With better insight, organizations using robots in their fulfillment processes are better able to identify process improvement opportunities, as the data is autonomously generated and shared in real time. This point is one of the driving forces behind the explosive growth in IoT related business initiatives– producing actionable intelligence in real time. But, it is not just about the data generation aspect, it is more about the ability of an organization to analyze the data and to mine the data for further improvement opportunities.
Robots in the order fulfillment process in the warehouse are probably the easiest, and most widely used, example to discuss robots across business functions. However, it is certainly not the only one. Robots have been developed to perform a wide variety of business functions including (but not limited to): physical security, material handling, picking and packing, and even customer interaction. While the form, function, and objective of these robots will vary widely, the one constant is the fact that these robots will capture immense amounts of data that will have to be communicated, analyzed, and acted upon by any organization using robots in their business processes.

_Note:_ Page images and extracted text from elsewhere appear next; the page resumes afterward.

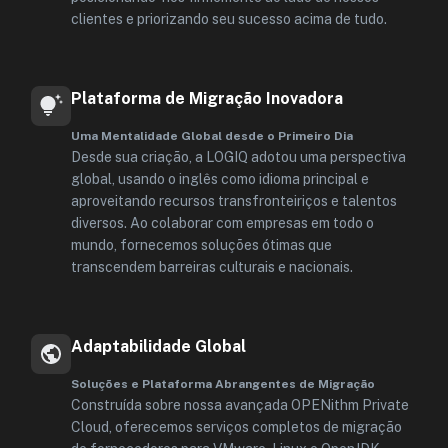
clientes e priorizando seu sucesso acima de tudo.
Plataforma de Migração Inovadora
Uma Mentalidade Global desde o Primeiro Dia
Desde sua criação, a LOGIQ adotou uma perspectiva
global, usando o inglês como idioma principal e
aproveitando recursos transfronteiriços e talentos
diversos. Ao colaborar com empresas em todo o
mundo, fornecemos soluções ótimas que
transcendem barreiras culturais e nacionais.
Adaptabilidade Global
Soluções e Plataforma Abrangentes de Migração
Construída sobre nossa avançada OPENithm Private
Cloud, oferecemos serviços completos de migração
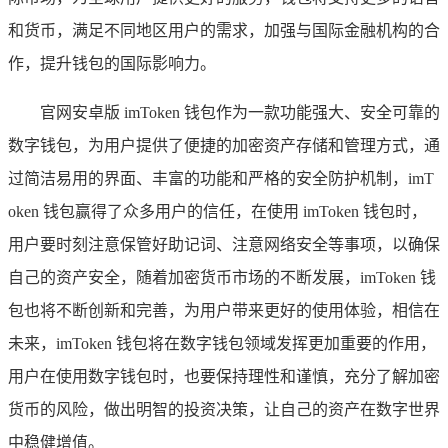
和货币，满足不同地区用户的需求，加强与国际金融机构的合
作，提升钱包的国际影响力。
官网安卓版 imToken 钱包作为一款功能强大、安全可靠的
数字钱包，为用户提供了便捷的加密资产存储和管理方式，通
过简洁易用的界面、丰富的功能和严格的安全防护机制，imT
oken 钱包赢得了众多用户的信任，在使用 imToken 钱包时，
用户要时刻注意保管好助记词、注意网络安全等事项，以确保
自己的资产安全，随着加密货币市场的不断发展，imToken 钱
包也将不断创新和完善，为用户带来更好的使用体验，相信在
未来，imToken 钱包将在数字钱包领域发挥更加重要的作用，
用户在使用数字钱包时，也要保持理性和谨慎，充分了解加密
货币的风险，做出明智的投资决策，让自己的资产在数字世界
中稳健增值。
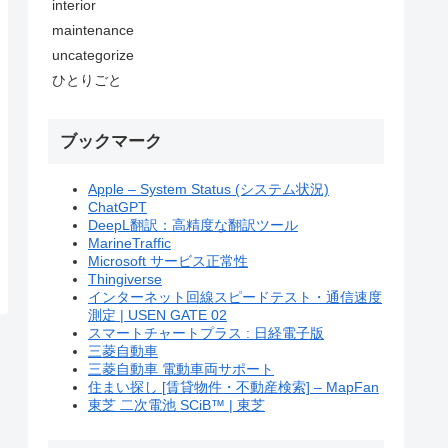
interior
maintenance
uncategorize
ひとりごと
ブックマーク
Apple – System Status (システム状況)
ChatGPT
DeepL翻訳：高精度な翻訳ツール
MarineTraffic
Microsoft サービス正常性
Thingiverse
インターネット回線スピードテスト・通信速度
測定 | USEN GATE 02
スマートチャートプラス : 日経電子版
三菱自動車
三菱自動車 電動車両サポート
住まい探し [賃貸物件・不動産検索] – MapFan
東芝 二次電池 SCiB™ | 東芝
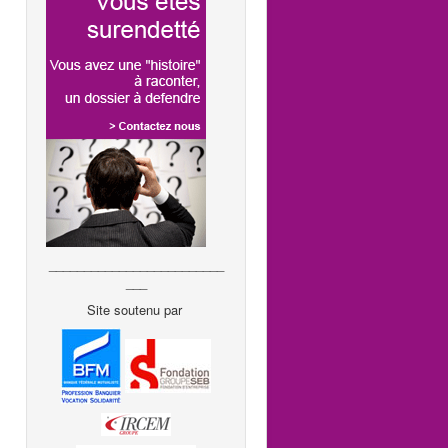
_________________________
___
Site soutenu par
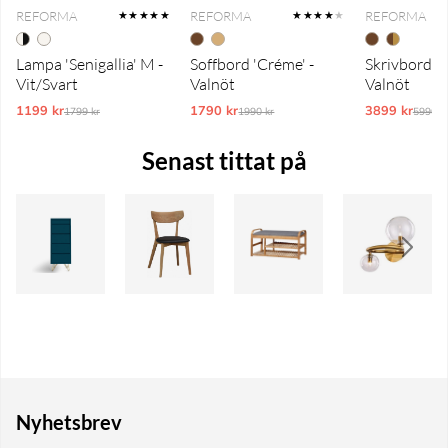
REFORMA
REFORMA
REFORMA
★★★★★
★★★★
★
Lampa 'Senigallia' M -
Soffbord 'Créme' -
Skrivbord 'P
Vit/Svart
Valnöt
Valnöt
1199 kr
Ordinarie pris:
1790 kr
Ordinarie pris:
3899 kr
Ordina
1799 kr
1990 kr
5990 k
Senast tittat på
Nyhetsbrev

In addition to the information about the individual processes being performed by a robot, the robots are capturing data that can be used to improve disconnected business processes. For example, a robot being used for material handling in a hospital will generate information about the frequency of use of certain materials, distance traveled, and even areas of a facility that it is visiting most frequently. While this information is often captured, it is typically captured and managed in disconnected systems which can constrain the opportunity to optimize related but disconnected processes. With robots involved, the hospital can then use this data to assess the relative efficiency of the broader operation and support decision making around things such as: where to position materials, where underutilized assets reside, and how to reduce the time it takes to reach patients.
Overall, there is tremendous value that can be gained through the deployment of robots across an organization beyond the process automation component. Indeed, the process automation element is a driving force behind deployment of robots, but the additional value of a new source of data must be considered as a key point of value as well. There can be no question that robots are going to continue to become a key technology in the future of business. While the use of robots will certainly enhance business process execution, those organizations that are able to effectively harness and act on the immense volumes of data the robots will produce will achieve much greater value than those who deploy robots strictly as a mechanism to automate.